The Geneious method should be used to compare expression between two single-sample conditions. Either read counts, fragment counts or transcript counts from each annotation can be compared.

Since a single transcript can produce multiple reads and fragments, the number of reads and fragments produced aren’t independent events so the conﬁdence values produced by comparing these are unlikely to be accurate. For this reason we recommend comparing samples using transcript counts.

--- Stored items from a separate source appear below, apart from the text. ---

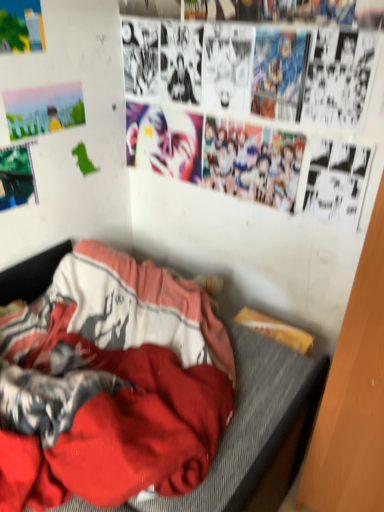 Question: Does red fabric bed at lower left have a smaller size compared to matte paper poster at upper left, acting as the 1th poster page starting from the top?

Choices:
 (A) yes
 (B) no

Answer: (B)

Question: Are red fabric bed at lower left and matte paper poster at upper left, the third poster page ordered from the bottom, located far from each other?

Choices:
 (A) yes
 (B) no

Answer: (A)

Question: Is red fabric bed at lower left taller than matte paper poster at upper left, acting as the 1th poster page starting from the top?

Choices:
 (A) yes
 (B) no

Answer: (A)

Question: Is red fabric bed at lower left positioned before matte paper poster at upper left, the third poster page ordered from the bottom?

Choices:
 (A) no
 (B) yes

Answer: (B)

Question: From the image's perspective, is red fabric bed at lower left on matte paper poster at upper left, acting as the 1th poster page starting from the top?

Choices:
 (A) no
 (B) yes

Answer: (A)

Question: Is red fabric bed at lower left bigger than matte paper poster at upper left, the third poster page ordered from the bottom?

Choices:
 (A) no
 (B) yes

Answer: (B)

Question: Is matte paper poster at upper left, the third poster page ordered from the bottom, bigger than shiny metallic mask at upper center?

Choices:
 (A) no
 (B) yes

Answer: (A)

Question: Is matte paper poster at upper left, the third poster page ordered from the bottom, to the right of shiny metallic mask at upper center from the viewer's perspective?

Choices:
 (A) yes
 (B) no

Answer: (B)

Question: Could you tell me if matte paper poster at upper left, the third poster page ordered from the bottom, is turned towards shiny metallic mask at upper center?

Choices:
 (A) yes
 (B) no

Answer: (B)

Question: Considering the relative sizes of matte paper poster at upper left, acting as the 1th poster page starting from the top, and shiny metallic mask at upper center in the image provided, is matte paper poster at upper left, acting as the 1th poster page starting from the top, wider than shiny metallic mask at upper center?

Choices:
 (A) yes
 (B) no

Answer: (B)

Question: Would you say matte paper poster at upper left, the third poster page ordered from the bottom, contains shiny metallic mask at upper center?

Choices:
 (A) no
 (B) yes

Answer: (A)

Question: Is matte paper poster at upper left, the third poster page ordered from the bottom, taller than shiny metallic mask at upper center?

Choices:
 (A) yes
 (B) no

Answer: (B)

Question: Can you confirm if matte paper poster at upper left, acting as the 1th poster page starting from the top, is shorter than metallic green poster at upper left, the 3th poster page when ordered from top to bottom?

Choices:
 (A) yes
 (B) no

Answer: (A) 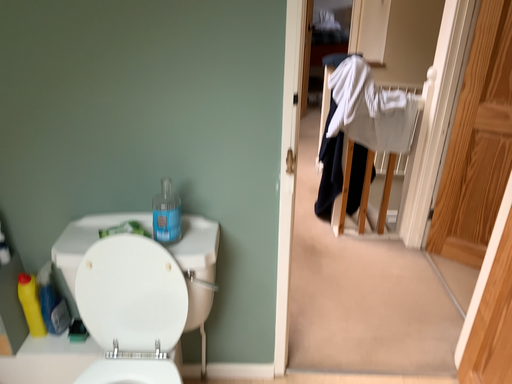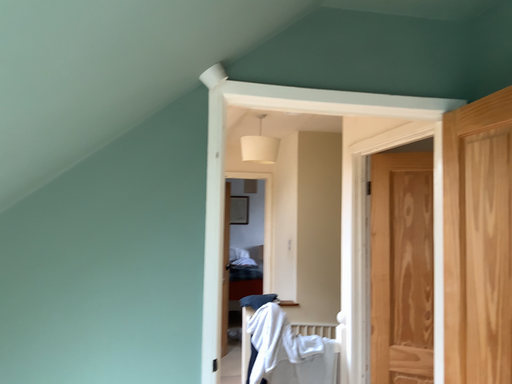 Question: Which way did the camera rotate in the video?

Diﬀerent samples produce diﬀerent quantities of transcripts, therefore, in order to compare values between samples, the counts need to be normalized using one of the following methods.

- Total Count: The counts in each gene are scaled according to the total number of transcripts mapped to all genes. For example, if one sample has twice as many transcripts mapped as the other sample, then the counts for each gene need to be halved to make them comparable with the other sample.
- Median Expression: The expression level of all expressed genes from the sample are calculated and the median values of these from each sample are used to normalize. For example, if one sample has a median twice as high as the other sample, then the counts for each gene need to be halved to make them comparable with the other sample.
- Total Count Excluding Upper Quartile: The expression level of all expressed genes from the sample are calculated and the total number of reads, fragments, or transcripts from the lowest 75% of those are totaled. Values are normalized between samples based on this total.
- Median of Gene Expression Ratios: For each gene the ratio of the expression level between samples is calculated. Then the median ratio across all expressed genes is used as the normalization scale. This normalization method is the same as that implemented by DESeq2.

All of these normalization methods (and more) are described and compared by Dillies et al 2012, who recommend using Median of Gene Expression Ratios. One reason for this is that a few highly expressed genes can greatly aﬀect the total number of transcripts produced, so this can distort the fraction of the total reads that contribute to genes with lower expression. The choice of normalization method determines the Diﬀerential Expression Ratio for each gene.

In addition to calculating the diﬀerential expression ratio, it is useful to know whether or not that diﬀerential expression is statistically signiﬁcant. This is represented by a p-value. A number of advanced methods have been published for the calculation of p-values based on a range of assumptions. Many of these are compared by Soneson & Delorenzi 2013, who conclude that no single method is optimal under all circumstances and that very small samples sizes impose problems for all evaluated methods.

In this basic diﬀerential expression plugin in Geneious we have implemented a simple statistical test based on the assumption that the gene which each observed transcript came from is an independent event.

For a given gene, the probability that a randomly selected transcript would come from that gene is calculated as number of transcripts mapped to that gene/total number of transcripts from that sample. This probability is normalized, the mean probability between the two samples calculated, and this mean un-normalized for each sample. This produces an expected probability that a randomly selected transcript from this sample comes from that gene, assuming that this gene is not diﬀerentially expressed.

The Binomial Distribution is used to calculate the probability that an observed count at least as extreme as the observed one would be seen, assuming this non-diﬀerentially expressed mean probability. The probabilities from each sample are multiplied together to form the p-value.